### Aim of the task
Type out the complete listing below word for word, without its pictures.

-*-

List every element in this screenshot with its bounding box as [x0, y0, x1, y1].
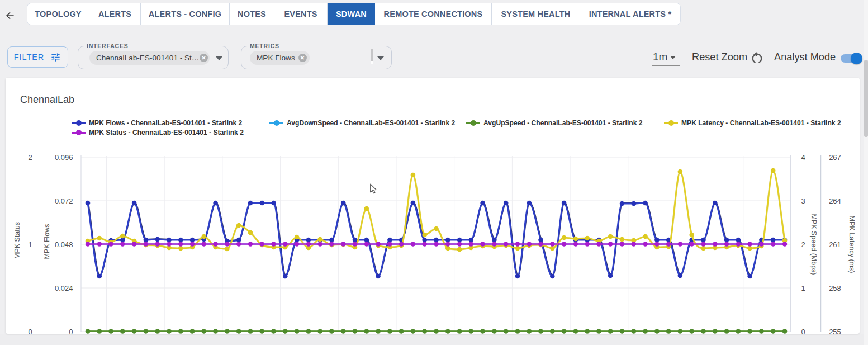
svg-text:0: 0	[69, 328, 73, 336]
svg-text:MPK Flows: MPK Flows	[43, 224, 51, 259]
svg-text:MPK Status: MPK Status	[13, 222, 21, 259]
svg-text:3: 3	[801, 197, 805, 205]
svg-text:267: 267	[829, 153, 841, 162]
svg-text:261: 261	[829, 240, 841, 249]
svg-text:4: 4	[801, 153, 805, 162]
svg-text:0: 0	[801, 328, 805, 336]
svg-text:255: 255	[829, 328, 841, 336]
svg-text:258: 258	[829, 284, 841, 292]
svg-text:0.048: 0.048	[55, 240, 73, 249]
svg-text:MPK Latency (ms): MPK Latency (ms)	[848, 216, 856, 273]
svg-text:MPK Speed (Mbps): MPK Speed (Mbps)	[810, 214, 818, 275]
svg-text:1: 1	[801, 284, 805, 292]
svg-text:0.072: 0.072	[55, 197, 73, 205]
svg-text:0.024: 0.024	[55, 284, 73, 292]
svg-text:2: 2	[28, 153, 32, 162]
svg-text:1: 1	[28, 240, 32, 249]
svg-text:2: 2	[801, 240, 805, 249]
svg-text:264: 264	[829, 197, 841, 205]
svg-text:0: 0	[28, 328, 32, 336]
svg-text:0.096: 0.096	[55, 153, 73, 162]
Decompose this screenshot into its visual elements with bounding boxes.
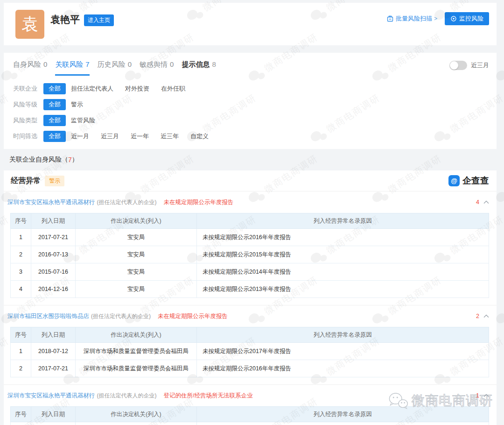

-*-

### Exercise response
List every element in this screenshot with its bounding box as [x0, y0, x1, y1].
svg-text:0: 0	[69, 328, 73, 336]
svg-text:MPK Flows: MPK Flows	[43, 224, 51, 259]
svg-text:MPK Status: MPK Status	[13, 222, 21, 259]
svg-text:3: 3	[801, 197, 805, 205]
svg-text:267: 267	[829, 153, 841, 162]
svg-text:261: 261	[829, 240, 841, 249]
svg-text:4: 4	[801, 153, 805, 162]
svg-text:0: 0	[801, 328, 805, 336]
svg-text:255: 255	[829, 328, 841, 336]
svg-text:258: 258	[829, 284, 841, 292]
svg-text:0.048: 0.048	[55, 240, 73, 249]
svg-text:MPK Latency (ms): MPK Latency (ms)	[848, 216, 856, 273]
svg-text:MPK Speed (Mbps): MPK Speed (Mbps)	[810, 214, 818, 275]
svg-text:1: 1	[801, 284, 805, 292]
svg-text:0.072: 0.072	[55, 197, 73, 205]
svg-text:0.024: 0.024	[55, 284, 73, 292]
svg-text:2: 2	[28, 153, 32, 162]
svg-text:1: 1	[28, 240, 32, 249]
svg-text:2: 2	[801, 240, 805, 249]
svg-text:264: 264	[829, 197, 841, 205]
svg-text:0: 0	[28, 328, 32, 336]
svg-text:0.096: 0.096	[55, 153, 73, 162]
Decompose this screenshot into its visual elements with bounding boxes.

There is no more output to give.